Berdasarkan data Nielson yang disampaikan oleh Executive Director Yongky Susilo, pada toko tradisional yang mencatat konsumsi kelas menengah bawah tumbuh negatif sebesar 4% di semester I-2019.

Namun, konsumsi kelas menengah atas justru tak mengalami penurunan. Data penjualan ritel modern pada kelas menengah atas tumbuh 9% pada semester I-2019.

Sementara itu, pertumbuhan konsumsi Indonesia pada kuartal I-2019 sebesar 5,01%. Namun, menurut Yongky angka tersebut yak mencerminkan kondisi pertumbuhan ritel. Dari penelitiannya, ternyata rumah tangga kelas bawah sangat mengontrol dan menahan volume konsumsinya.

"Makannya global office mempertanyakan, katanya (konsumsi) Indonesia tumbuh 5%, tapi kok seperti (ritel) tidak jualan di Indonesia. ini yang susah menjelaskan kemarin kepada CEO ada apa dengan Indonesia," tutur Yongky dalam Gathering Asosiasi Pengusaha Pemasok Pasar Modern Indonesia (AP3MI) di Hotel Grand Mercure, Jakarta, Senin (29/7/2019).

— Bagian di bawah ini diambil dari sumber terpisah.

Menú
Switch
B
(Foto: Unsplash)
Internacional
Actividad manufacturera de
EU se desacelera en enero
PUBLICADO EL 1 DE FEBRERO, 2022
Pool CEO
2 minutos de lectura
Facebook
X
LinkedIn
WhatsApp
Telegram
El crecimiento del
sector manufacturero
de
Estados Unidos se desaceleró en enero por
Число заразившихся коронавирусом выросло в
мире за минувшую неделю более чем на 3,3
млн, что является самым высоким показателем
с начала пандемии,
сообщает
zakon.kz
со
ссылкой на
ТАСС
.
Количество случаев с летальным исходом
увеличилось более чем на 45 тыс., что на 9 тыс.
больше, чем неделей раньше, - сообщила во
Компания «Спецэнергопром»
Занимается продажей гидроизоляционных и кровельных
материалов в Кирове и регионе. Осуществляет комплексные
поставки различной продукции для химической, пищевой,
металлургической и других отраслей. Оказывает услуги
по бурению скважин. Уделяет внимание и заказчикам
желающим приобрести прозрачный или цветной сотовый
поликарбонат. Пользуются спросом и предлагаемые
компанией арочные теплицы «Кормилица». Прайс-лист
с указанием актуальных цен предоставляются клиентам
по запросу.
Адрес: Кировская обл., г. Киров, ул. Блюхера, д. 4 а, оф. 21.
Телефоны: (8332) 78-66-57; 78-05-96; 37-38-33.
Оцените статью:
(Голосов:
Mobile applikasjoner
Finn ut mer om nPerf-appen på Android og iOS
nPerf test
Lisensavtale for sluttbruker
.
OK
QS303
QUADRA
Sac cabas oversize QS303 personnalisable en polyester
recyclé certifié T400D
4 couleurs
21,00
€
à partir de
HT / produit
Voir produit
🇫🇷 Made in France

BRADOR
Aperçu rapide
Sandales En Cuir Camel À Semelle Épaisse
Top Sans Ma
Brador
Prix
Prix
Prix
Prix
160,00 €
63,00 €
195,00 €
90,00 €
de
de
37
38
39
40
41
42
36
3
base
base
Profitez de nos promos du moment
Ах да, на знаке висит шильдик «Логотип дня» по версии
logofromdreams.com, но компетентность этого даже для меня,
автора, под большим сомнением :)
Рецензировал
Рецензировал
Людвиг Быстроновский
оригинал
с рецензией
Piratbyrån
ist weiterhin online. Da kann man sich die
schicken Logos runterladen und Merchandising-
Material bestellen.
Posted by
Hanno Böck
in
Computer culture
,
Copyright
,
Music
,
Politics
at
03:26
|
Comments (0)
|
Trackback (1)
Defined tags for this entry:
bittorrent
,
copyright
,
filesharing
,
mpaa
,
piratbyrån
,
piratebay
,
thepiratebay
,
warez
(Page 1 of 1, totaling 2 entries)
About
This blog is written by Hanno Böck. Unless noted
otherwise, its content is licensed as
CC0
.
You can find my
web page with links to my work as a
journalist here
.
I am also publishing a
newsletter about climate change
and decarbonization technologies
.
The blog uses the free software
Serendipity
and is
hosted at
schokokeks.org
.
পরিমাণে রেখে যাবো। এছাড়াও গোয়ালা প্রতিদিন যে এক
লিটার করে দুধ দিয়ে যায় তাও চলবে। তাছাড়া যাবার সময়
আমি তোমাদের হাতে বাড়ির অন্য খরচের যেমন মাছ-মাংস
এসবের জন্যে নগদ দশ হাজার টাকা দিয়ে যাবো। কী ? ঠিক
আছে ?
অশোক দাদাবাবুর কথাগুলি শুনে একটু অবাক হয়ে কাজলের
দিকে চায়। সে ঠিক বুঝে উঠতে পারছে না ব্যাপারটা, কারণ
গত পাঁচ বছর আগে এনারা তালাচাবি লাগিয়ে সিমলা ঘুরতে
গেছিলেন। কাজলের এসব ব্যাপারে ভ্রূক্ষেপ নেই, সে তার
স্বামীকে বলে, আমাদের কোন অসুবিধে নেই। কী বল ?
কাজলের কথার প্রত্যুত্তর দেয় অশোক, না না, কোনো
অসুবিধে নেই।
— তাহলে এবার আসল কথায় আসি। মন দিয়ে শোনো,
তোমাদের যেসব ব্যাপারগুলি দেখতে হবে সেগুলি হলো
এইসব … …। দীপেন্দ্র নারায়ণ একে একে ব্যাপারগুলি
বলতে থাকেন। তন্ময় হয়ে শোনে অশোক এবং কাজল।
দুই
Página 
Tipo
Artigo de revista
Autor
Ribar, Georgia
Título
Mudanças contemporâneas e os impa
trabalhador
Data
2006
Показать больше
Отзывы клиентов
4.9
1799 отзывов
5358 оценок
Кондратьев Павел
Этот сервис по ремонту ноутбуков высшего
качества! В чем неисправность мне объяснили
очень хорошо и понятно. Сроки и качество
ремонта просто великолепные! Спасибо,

Menurut Yongky, bantuan sosial yang diberikan kepada masyarakat kelas menengah bawah tak berpengaruh signifikan pada pertumbuhan konsumsi dalam negeri. Pasalnya, masyarakat tersebut tak bisa membelanjakan langsung. Untuk itu, ia menyarankan ditekan program cash for work atau padat karya yang memberikan upah tunai kepada pekerja.

Lalu, untuk merealisasikan cash for work pemerintah perlu membuka lapangan kerja melalui proyek skala besar. Pemerintah juga perlu mempermudah izin usaha bagi swasta sehingga dapat menciptakan lapangan kerja.

"Makanya untuk swasta berusaha dibuat suasana usaha yang positif. Izinnya dipercepat, jangan diganggu, dikasih semangat, dikasih kesempatan, buka ekspor, dan buka distribusi ke dalam negeri. Itu saja," imbuhnya.

Dengan hal tersebut, menurut Yongky daya beli masyarakat dapat meningkat.